What the task asks
In the entries that follow, how many lines hold the string "questo"? Give only that number.

Dataset entries

§ §

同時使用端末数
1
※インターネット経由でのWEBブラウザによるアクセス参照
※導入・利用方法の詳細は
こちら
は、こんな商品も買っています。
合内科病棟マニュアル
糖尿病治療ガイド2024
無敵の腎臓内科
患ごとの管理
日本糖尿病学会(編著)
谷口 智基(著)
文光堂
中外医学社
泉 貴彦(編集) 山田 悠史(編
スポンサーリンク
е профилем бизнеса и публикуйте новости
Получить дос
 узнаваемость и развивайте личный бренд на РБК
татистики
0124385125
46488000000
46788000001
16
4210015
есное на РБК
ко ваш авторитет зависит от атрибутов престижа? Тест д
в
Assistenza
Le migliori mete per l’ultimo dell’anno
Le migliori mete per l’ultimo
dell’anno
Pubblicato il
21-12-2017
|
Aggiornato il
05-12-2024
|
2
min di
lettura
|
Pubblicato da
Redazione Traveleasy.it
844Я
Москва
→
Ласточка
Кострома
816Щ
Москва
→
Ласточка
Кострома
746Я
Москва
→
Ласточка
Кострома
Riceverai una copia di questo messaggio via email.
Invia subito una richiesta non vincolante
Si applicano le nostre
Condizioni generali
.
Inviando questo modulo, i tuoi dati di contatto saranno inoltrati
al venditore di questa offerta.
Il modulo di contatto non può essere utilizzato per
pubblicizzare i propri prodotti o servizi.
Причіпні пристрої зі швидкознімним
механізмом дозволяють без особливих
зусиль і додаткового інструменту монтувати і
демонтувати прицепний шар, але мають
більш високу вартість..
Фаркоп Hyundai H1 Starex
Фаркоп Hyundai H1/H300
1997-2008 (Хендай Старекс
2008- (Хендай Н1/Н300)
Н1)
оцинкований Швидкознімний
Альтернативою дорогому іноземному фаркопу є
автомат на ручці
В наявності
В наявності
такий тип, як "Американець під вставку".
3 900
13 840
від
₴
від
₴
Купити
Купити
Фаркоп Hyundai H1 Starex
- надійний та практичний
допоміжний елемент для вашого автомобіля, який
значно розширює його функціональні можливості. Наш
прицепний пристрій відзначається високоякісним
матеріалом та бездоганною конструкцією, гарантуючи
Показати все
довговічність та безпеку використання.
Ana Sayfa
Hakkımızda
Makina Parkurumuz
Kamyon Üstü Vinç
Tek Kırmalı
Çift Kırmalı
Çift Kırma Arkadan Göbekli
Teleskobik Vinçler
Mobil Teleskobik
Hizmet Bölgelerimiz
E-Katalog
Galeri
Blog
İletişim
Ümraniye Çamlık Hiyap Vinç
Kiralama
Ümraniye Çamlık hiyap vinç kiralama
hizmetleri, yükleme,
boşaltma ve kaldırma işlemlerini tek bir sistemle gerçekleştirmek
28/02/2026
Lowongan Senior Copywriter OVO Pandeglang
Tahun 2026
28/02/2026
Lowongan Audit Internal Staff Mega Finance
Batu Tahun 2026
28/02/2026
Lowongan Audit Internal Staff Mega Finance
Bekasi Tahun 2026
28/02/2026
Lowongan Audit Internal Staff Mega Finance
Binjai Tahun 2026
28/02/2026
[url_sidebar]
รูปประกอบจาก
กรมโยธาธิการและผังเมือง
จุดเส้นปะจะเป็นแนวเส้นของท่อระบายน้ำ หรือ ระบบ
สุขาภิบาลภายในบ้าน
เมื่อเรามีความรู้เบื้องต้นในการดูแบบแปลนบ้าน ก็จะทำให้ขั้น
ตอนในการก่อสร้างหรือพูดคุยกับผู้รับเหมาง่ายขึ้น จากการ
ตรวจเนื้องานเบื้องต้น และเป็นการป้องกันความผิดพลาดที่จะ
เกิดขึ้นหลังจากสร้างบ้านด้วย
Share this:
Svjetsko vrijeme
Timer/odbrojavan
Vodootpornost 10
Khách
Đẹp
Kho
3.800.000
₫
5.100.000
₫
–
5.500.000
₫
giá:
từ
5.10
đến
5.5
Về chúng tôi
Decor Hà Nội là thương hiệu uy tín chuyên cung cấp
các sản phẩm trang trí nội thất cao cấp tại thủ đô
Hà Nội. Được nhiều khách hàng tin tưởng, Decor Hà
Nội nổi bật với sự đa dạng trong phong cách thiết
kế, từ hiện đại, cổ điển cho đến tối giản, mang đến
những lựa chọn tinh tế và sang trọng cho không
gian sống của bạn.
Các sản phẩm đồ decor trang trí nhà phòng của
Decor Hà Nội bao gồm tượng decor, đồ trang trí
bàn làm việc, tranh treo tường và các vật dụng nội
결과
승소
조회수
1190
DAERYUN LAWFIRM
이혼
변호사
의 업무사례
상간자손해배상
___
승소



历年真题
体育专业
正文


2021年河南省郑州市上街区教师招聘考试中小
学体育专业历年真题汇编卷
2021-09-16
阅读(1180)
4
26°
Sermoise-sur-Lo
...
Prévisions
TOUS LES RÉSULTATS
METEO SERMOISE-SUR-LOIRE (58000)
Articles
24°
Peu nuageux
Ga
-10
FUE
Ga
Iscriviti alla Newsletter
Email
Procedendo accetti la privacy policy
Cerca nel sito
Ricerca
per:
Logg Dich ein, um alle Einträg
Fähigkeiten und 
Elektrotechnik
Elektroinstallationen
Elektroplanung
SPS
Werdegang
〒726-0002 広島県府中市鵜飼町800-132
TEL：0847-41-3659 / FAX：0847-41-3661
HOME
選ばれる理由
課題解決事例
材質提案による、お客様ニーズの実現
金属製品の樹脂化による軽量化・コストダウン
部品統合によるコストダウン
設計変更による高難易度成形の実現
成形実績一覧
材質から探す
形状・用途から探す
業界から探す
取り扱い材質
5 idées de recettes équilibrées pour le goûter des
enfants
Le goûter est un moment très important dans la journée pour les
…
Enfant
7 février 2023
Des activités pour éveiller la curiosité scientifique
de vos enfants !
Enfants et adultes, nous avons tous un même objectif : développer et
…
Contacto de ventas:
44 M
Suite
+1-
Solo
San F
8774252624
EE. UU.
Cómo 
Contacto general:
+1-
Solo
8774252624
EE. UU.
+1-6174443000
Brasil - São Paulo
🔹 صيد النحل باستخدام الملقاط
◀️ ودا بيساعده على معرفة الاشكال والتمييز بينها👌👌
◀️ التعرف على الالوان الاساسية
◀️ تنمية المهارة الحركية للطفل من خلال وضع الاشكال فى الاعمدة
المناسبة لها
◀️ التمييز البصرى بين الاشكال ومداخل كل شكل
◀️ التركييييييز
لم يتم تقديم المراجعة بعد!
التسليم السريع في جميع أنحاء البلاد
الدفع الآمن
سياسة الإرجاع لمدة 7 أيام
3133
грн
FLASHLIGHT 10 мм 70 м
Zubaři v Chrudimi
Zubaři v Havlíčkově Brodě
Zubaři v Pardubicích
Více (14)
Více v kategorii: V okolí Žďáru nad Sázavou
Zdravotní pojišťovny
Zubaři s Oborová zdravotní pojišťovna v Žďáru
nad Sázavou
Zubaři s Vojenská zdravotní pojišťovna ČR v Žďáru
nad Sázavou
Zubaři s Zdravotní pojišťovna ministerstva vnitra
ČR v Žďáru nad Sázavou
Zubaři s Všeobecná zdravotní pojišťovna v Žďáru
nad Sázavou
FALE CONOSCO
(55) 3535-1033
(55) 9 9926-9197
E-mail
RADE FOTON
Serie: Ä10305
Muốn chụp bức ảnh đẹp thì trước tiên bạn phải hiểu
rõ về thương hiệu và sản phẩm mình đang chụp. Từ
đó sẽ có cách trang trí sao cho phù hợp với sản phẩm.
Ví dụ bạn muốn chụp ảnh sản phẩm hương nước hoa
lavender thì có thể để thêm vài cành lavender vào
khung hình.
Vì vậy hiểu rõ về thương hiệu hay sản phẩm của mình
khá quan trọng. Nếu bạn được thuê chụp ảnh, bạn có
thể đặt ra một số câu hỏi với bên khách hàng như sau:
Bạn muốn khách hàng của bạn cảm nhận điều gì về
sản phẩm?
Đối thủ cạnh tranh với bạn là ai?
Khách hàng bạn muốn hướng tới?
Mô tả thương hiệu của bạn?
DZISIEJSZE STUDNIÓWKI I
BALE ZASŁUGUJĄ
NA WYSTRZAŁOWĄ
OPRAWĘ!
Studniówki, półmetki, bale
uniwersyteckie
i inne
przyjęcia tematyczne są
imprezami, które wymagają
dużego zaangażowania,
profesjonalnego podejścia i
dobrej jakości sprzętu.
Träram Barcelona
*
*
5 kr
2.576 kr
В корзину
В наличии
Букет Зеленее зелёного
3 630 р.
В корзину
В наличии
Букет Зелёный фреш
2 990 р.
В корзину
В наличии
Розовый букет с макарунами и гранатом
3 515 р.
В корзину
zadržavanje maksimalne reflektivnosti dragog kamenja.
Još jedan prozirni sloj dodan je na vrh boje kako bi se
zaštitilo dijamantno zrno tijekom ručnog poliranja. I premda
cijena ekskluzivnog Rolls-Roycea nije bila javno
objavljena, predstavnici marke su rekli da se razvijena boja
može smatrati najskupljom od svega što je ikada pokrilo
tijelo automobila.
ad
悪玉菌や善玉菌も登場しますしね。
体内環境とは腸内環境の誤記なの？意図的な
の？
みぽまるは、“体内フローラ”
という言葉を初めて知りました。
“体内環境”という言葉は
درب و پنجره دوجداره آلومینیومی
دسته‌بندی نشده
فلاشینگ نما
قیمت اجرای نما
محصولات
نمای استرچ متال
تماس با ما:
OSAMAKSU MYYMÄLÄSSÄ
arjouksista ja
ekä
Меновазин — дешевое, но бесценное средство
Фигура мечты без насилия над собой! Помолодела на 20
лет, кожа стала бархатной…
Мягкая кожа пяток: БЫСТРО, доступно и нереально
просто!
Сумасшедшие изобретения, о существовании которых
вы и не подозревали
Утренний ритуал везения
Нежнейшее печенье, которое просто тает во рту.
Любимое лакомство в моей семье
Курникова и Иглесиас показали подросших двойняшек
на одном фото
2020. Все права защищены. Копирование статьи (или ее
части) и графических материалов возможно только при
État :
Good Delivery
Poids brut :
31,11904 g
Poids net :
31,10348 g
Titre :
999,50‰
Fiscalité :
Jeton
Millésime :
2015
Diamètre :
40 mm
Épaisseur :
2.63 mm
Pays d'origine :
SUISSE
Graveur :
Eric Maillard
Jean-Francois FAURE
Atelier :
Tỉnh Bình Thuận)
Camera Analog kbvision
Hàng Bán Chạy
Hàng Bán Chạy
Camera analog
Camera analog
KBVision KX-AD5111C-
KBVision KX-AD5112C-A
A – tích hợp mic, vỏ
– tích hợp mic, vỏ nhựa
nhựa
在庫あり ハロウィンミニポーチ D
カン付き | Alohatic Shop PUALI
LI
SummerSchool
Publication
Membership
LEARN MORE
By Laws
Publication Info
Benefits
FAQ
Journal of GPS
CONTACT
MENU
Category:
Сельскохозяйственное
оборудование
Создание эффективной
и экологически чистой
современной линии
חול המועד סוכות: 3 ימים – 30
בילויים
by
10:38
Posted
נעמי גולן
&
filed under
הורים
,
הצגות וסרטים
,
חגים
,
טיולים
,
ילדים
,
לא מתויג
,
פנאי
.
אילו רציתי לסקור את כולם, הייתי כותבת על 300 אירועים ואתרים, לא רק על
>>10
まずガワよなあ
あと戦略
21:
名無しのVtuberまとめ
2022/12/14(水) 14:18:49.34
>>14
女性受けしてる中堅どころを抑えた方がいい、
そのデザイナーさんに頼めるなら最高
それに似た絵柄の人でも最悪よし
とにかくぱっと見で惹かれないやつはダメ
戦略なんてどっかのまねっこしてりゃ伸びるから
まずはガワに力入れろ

§ §

Answer space
2